How fiber optic cables and DAS technology can improve urban seismic risk management

07 Sep 2022

How much the ground moves during an earthquake depends strongly on near-surface structure. And the shakings can be highly variable. Though the scientists have to admit, that the physics behind this variability is not entirely clear, partly because high-resolution instrumental observations are rare.

And here comes the fiber optic technology, particularly Distributed Acoustic Sensing which has a great potential for high-resolution seismic hazard mapping in urban areas.

Highway 178 SW of Trona. Taken earlier in the morning July 6, 2019 after the M7.1 earthquake. Source: Public Domain

On 4th July 2019 an M6.4 earthquake occurred near China Lake and Ridgecrest, California, followed by an M7.1 mainshock 34 hours later. Five days after the mainshock scientists used DAS enabled fiber optic cables (they basically repurposed an existing underground dark 10-kilometer fiber optic cables into seismic arrays) and performed high-resolution subsurface imaging which usually had been challenging. The Ridgecrest DAS array detected six times more aftershocks than the standard earthquake sensors within 3 months and allowed the team to build a model with sub-kilometer resolution 2 orders of magnitude higher than conventional models.

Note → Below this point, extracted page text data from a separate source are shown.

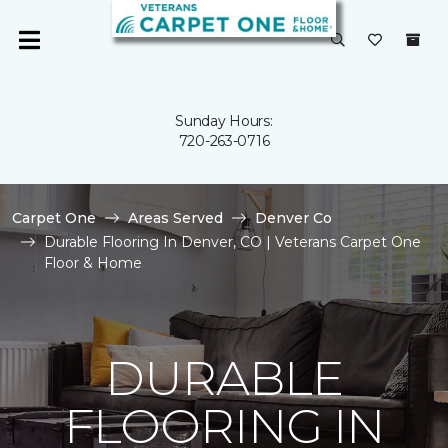
Sunday Hours:
720-263-0716
Carpet One
Areas Served
Denver Co
Durable Flooring In Denver, CO | Veterans Carpet One
Floor & Home
DURABLE
FLOORING IN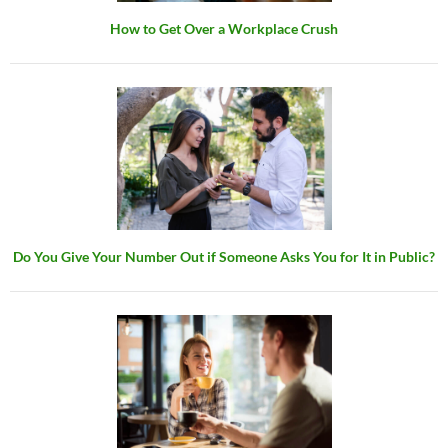
How to Get Over a Workplace Crush
Do You Give Your Number Out if Someone Asks You for It in Public?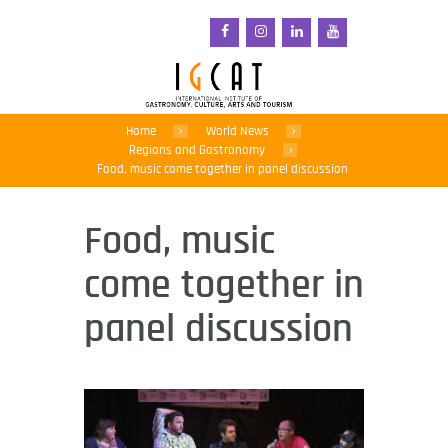
Home
World News
Regions and Gastronomy
Food, music come together in panel discussion
Food, music
come together in
panel discussion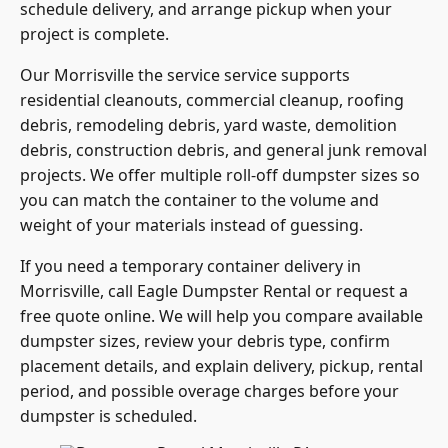
schedule delivery, and arrange pickup when your
project is complete.
Our Morrisville the service service supports
residential cleanouts, commercial cleanup, roofing
debris, remodeling debris, yard waste, demolition
debris, construction debris, and general junk removal
projects. We offer multiple roll-off dumpster sizes so
you can match the container to the volume and
weight of your materials instead of guessing.
If you need a temporary container delivery in
Morrisville, call Eagle Dumpster Rental or request a
free quote online. We will help you compare available
dumpster sizes, review your debris type, confirm
placement details, and explain delivery, pickup, rental
period, and possible overage charges before your
dumpster is scheduled.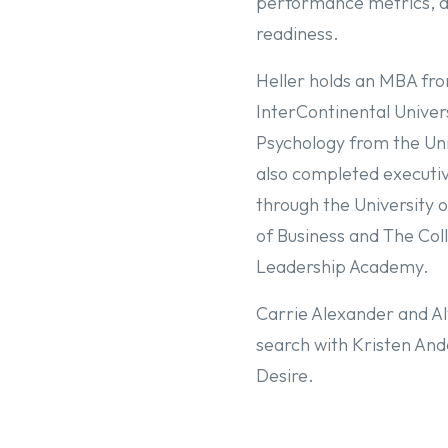
performance metrics, a
readiness.
Heller holds an MBA fr
InterContinental Univers
Psychology from the Uni
also completed executiv
through the University 
of Business and The Col
Leadership Academy.
Carrie Alexander and Aly
search with Kristen An
Desire.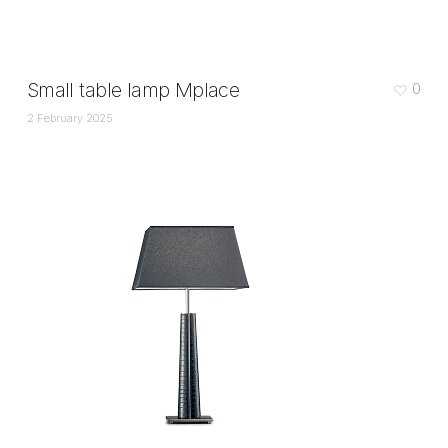
Small table lamp Mplace
0
2 February 2025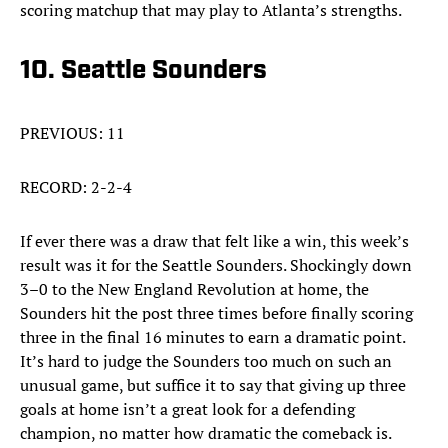
scoring matchup that may play to Atlanta’s strengths.
10. Seattle Sounders
PREVIOUS: 11
RECORD: 2-2-4
If ever there was a draw that felt like a win, this week’s
result was it for the Seattle Sounders. Shockingly down
3–0 to the New England Revolution at home, the
Sounders hit the post three times before finally scoring
three in the final 16 minutes to earn a dramatic point.
It’s hard to judge the Sounders too much on such an
unusual game, but suffice it to say that giving up three
goals at home isn’t a great look for a defending
champion, no matter how dramatic the comeback is.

Source: Geophysical Research Letters, https://doi.org/10.1029/2021GL096503, 2022

The model showed that along the length of the fiber, the areas where aftershocks caused more ground motion generally corresponded to those where shear velocity was lower.

As scientists say, seismic hazard and site amplification studies usually focus on ground motions (displacement, velocity, acceleration, etc.), while DAS measures the along-fiber strain field averaged over a finite gauge length.

Damage at a Ridgecrest grocery store following a 6.4 magnitude quake. Credit: Adam Graehl, retired Kern County Fire Department captain

The results of this research demonstrated that DAS-based noise tomography can capture subsurface structural heterogeneities. Such fine-scale seismic hazard mapping can improve urban seismic risk management, being both effective and inexpensive tool especially in urban areas where fiber optic networks are present already.

The use of DAS for seismic monitoring has very optimistic forecasts to play a fundamental role in the next generation seismic networks. The current tendency at local universities is to acquire DAS systems and use them with growing telecommunication network.

Wires&Bytes Non-Metallic MultiSense has already been deployed: it fits well to this application as it combines strain-coupled and strain-free fiber configuration. It has fibers with different strain sensitivities and it enables revealing more information on low frequency ground movement and acquisition of different types of seismic waves. Strain sensing fibers in the armor layer can be stranded to the customer specified helix lay-length, tuning the strain sensitivity of the cable and customizing it to a magnitude, exceeding the physical possibilities of uncabled optical fibers.